■ **Assignment**:
Reproduce word for word the line holding "software punto de venta retail #1" and all lines after it in the data, through the end, leaving out pictures.
Exercise input below:
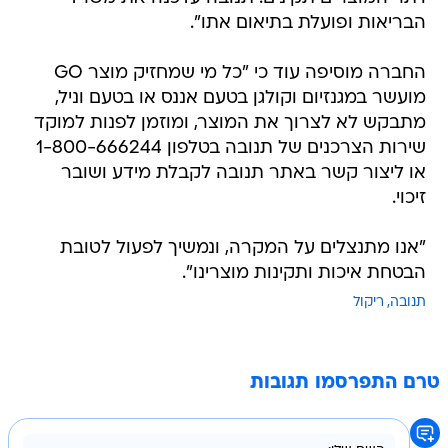
הבריאות ופועלת בתיאום אתו".
החברה מוסיפה עוד כי "כל מי שמחזיק מוצר GO
מועשר במגנזיום וקולגן בטעם אננס או בטעם וניל,
מתבקש לא לצרוך את המוצר, ומוזמן לפנות למוקד
שירות הצרכנים של תנובה בטלפון 1-800-666244
או ליצור קשר באתר תנובה לקבלת מידע ושובר
זיכוי.
"אנו מתנצלים על המקרה, ונמשיך לפעול לטובת
הבטחת איכות ותקינות מוצרינו".
תנובה
ריקול
טרם התפרסמו תגובות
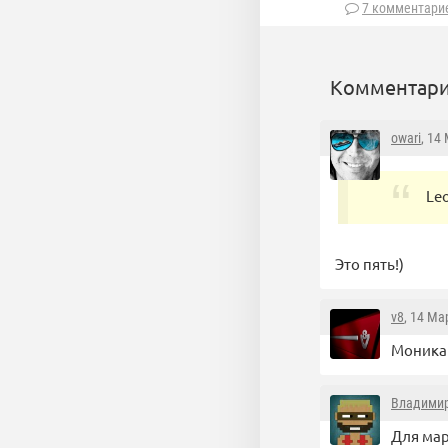
7 комментари
Комментари
owari
, 14
Leo
Это пять!)
v8
, 14 Ма
Моника 
Владими
Для мар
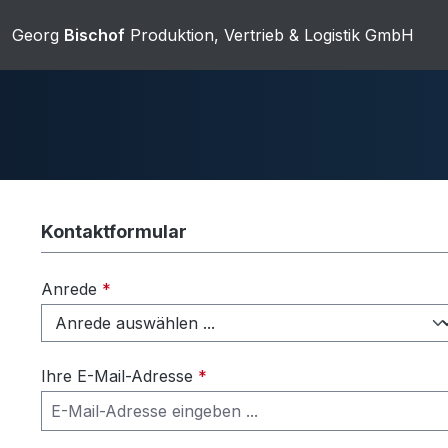
m Hauptinhalt springen
Zur Suche springen
Zur Hauptnavigation springen
Georg
Bischof
Produktion, Vertrieb & Logistik GmbH
Kontaktformular
Duschwannen
Ablaufgarnit
Anrede
*
Sanitärkeramik
Ihre E-Mail-Adresse
*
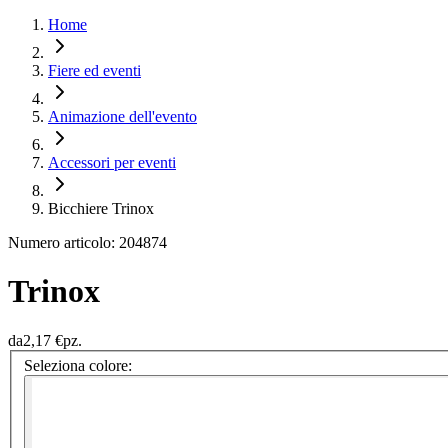
Home
Fiere ed eventi
Animazione dell'evento
Accessori per eventi
Bicchiere Trinox
Numero articolo: 204874
Trinox
da
2,17 €
pz.
Seleziona colore:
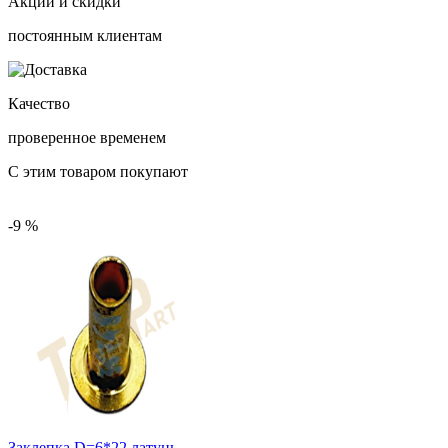
Акции и скидки
постоянным клиентам
Качество
проверенное временем
С этим товаром покупают
-9 %
Заклепка D=6*22 латунь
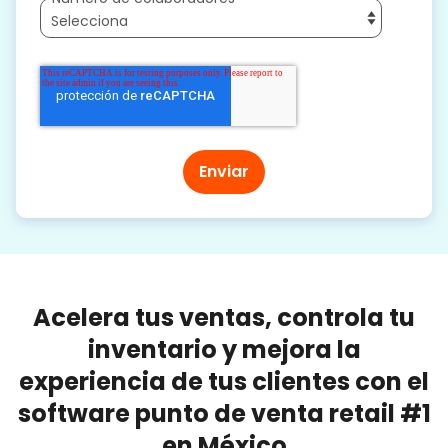
Acelera tus ventas, controla tu
inventario y mejora la
experiencia de tus clientes con el
software punto de venta retail #1
en México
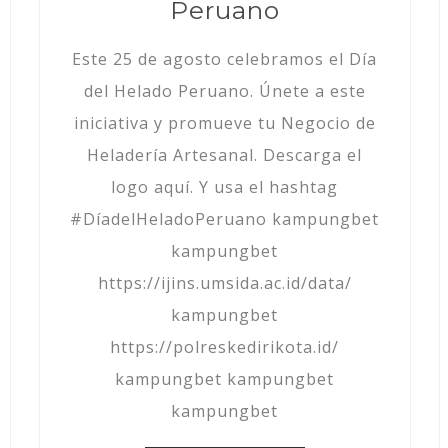
Peruano
Este 25 de agosto celebramos el Día
del Helado Peruano. Únete a este
iniciativa y promueve tu Negocio de
Heladería Artesanal. Descarga el
logo aquí. Y usa el hashtag
#DíadelHeladoPeruano kampungbet
kampungbet
https://ijins.umsida.ac.id/data/
kampungbet
https://polreskedirikota.id/
kampungbet kampungbet
kampungbet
End of Exercise input.
■ **Solution for this problem**:
software punto de venta retail #1
en México
Peruano
Este 25 de agosto celebramos el Día
del Helado Peruano. Únete a este
iniciativa y promueve tu Negocio de
Heladería Artesanal. Descarga el
logo aquí. Y usa el hashtag
#DíadelHeladoPeruano kampungbet
kampungbet
https://ijins.umsida.ac.id/data/
kampungbet
https://polreskedirikota.id/
kampungbet kampungbet
kampungbet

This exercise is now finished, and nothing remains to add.